Clang-clang, clang-clang-clang, went the cowbell.

”Let's go Buffalo!” chanted the tailgaters.

Clang-clang, clang-clang-clang, went the cowbell.

”Let's go, Buffalo!” rang out again and again.

Every time the arm of Buffalo Sabres' season-ticket holder Chris Fox got tired and he put the cowbell down, the crowd responded with ... well, you know how they responded.

More cowbell! demanded the fans.

Thousands of Sabres' fans and dozens of hardy Pittsburgh Penguins fans began filling the parking lots early Tuesday morning, many of them grilling hot dogs and cheeseburgers. There were tons of potato salad, tankers full of coleslaw, boxes of pizza, coolers of beer, flasks, kegs and even a few bottles of champagne, left over from New Year's Eve.

While most of the cooking was at the elementary level, some folks got more elaborate.

"I just dropped off Matt Jr., my nine-year-old, with some friends who are tailgating in the parking lot," said former Penguins and Sabres star Matthew Barnaby, a Buffalo-area resident who is working on TSN's broadcast of the Winter Classic. "They're frying three turkeys in a big fryer."

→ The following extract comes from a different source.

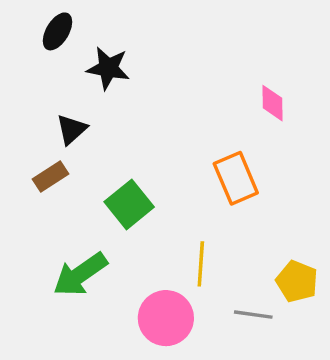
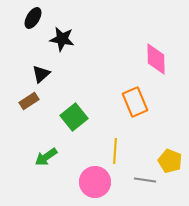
pink diamond: (272, 103) -> (156, 59), size x1.5
green arrow: (80, 274) -> (46, 157), size x0.7

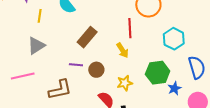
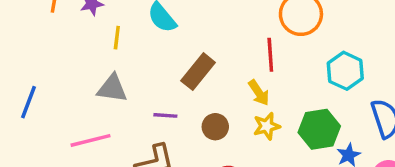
gray triangle: (36, 46) -> (112, 88), turned 42
purple line: (76, 65) -> (165, 115), moved
yellow star: (125, 83) -> (267, 126), moved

Meanwhile, Buffalo's Sarah Binkowski was doing her level best to pretend that her friend Chris, the cowbell banger, wasn't operating at about five brain levels below normal. Fox works as an IT technician. These treasured moments with his cowbell are obviously meant to be shared with thousands.

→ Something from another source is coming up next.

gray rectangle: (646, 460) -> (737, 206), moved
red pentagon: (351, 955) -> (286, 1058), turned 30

Clang-clang, clang-clang-clang, went the cowbell.

”Let's go, Buffalo!” went the passing throng.

Brother Tom Fox is the real genius. He bought three tickets, sold one for more than double face value and basically saw the Winter Classic for free.

Brother Kevin Fox was more in keeping with Chris's frame of mind.

"You know the Hansen Brothers from Slap Shot?" Kevin asked. "We're Buffalo's Fox brothers."

Chris was asked who his hero was, the questioner expecting a Sabres' player to be named.

"Will Ferrell," Chris offered. More cowbell.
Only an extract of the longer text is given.